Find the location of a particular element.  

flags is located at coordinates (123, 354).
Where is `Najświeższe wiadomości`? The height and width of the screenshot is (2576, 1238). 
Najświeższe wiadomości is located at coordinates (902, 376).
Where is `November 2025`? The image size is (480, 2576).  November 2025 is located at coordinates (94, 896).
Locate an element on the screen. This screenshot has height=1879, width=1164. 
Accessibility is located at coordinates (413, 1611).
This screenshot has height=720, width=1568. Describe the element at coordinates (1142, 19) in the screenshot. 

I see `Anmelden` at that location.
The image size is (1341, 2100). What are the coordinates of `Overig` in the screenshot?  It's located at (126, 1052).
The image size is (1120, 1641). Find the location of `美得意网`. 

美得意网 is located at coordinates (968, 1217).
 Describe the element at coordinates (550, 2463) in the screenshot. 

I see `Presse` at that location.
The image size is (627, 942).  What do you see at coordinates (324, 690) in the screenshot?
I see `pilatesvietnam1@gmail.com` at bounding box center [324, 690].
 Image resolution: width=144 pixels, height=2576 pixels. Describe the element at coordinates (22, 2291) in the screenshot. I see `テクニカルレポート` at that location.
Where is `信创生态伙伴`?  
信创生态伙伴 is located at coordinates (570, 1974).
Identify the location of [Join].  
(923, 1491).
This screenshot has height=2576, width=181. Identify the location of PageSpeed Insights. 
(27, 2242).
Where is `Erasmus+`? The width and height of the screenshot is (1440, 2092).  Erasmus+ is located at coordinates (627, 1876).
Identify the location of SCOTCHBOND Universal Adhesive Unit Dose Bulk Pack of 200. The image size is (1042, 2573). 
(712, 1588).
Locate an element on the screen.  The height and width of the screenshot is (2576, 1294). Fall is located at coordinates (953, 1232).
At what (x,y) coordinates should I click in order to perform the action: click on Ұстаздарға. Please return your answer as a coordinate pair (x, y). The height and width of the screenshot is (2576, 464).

# ACTIVITY
Would you return all of the material exactly as written?

# THE COMPLETED TASK
Find the location of a particular element.  

flags is located at coordinates (123, 354).
Where is `Najświeższe wiadomości`? The height and width of the screenshot is (2576, 1238). 
Najświeższe wiadomości is located at coordinates (902, 376).
Where is `November 2025`? The image size is (480, 2576).  November 2025 is located at coordinates (94, 896).
Locate an element on the screen. This screenshot has height=1879, width=1164. 
Accessibility is located at coordinates (413, 1611).
This screenshot has height=720, width=1568. Describe the element at coordinates (1142, 19) in the screenshot. 

I see `Anmelden` at that location.
The image size is (1341, 2100). What are the coordinates of `Overig` in the screenshot?  It's located at (126, 1052).
The image size is (1120, 1641). Find the location of `美得意网`. 

美得意网 is located at coordinates (968, 1217).
 Describe the element at coordinates (550, 2463) in the screenshot. 

I see `Presse` at that location.
The image size is (627, 942).  What do you see at coordinates (324, 690) in the screenshot?
I see `pilatesvietnam1@gmail.com` at bounding box center [324, 690].
 Image resolution: width=144 pixels, height=2576 pixels. Describe the element at coordinates (22, 2291) in the screenshot. I see `テクニカルレポート` at that location.
Where is `信创生态伙伴`?  
信创生态伙伴 is located at coordinates (570, 1974).
Identify the location of [Join].  
(923, 1491).
This screenshot has height=2576, width=181. Identify the location of PageSpeed Insights. 
(27, 2242).
Where is `Erasmus+`? The width and height of the screenshot is (1440, 2092).  Erasmus+ is located at coordinates (627, 1876).
Identify the location of SCOTCHBOND Universal Adhesive Unit Dose Bulk Pack of 200. The image size is (1042, 2573). 
(712, 1588).
Locate an element on the screen.  The height and width of the screenshot is (2576, 1294). Fall is located at coordinates (953, 1232).
At what (x,y) coordinates should I click in order to perform the action: click on Ұстаздарға. Please return your answer as a coordinate pair (x, y). The height and width of the screenshot is (2576, 464).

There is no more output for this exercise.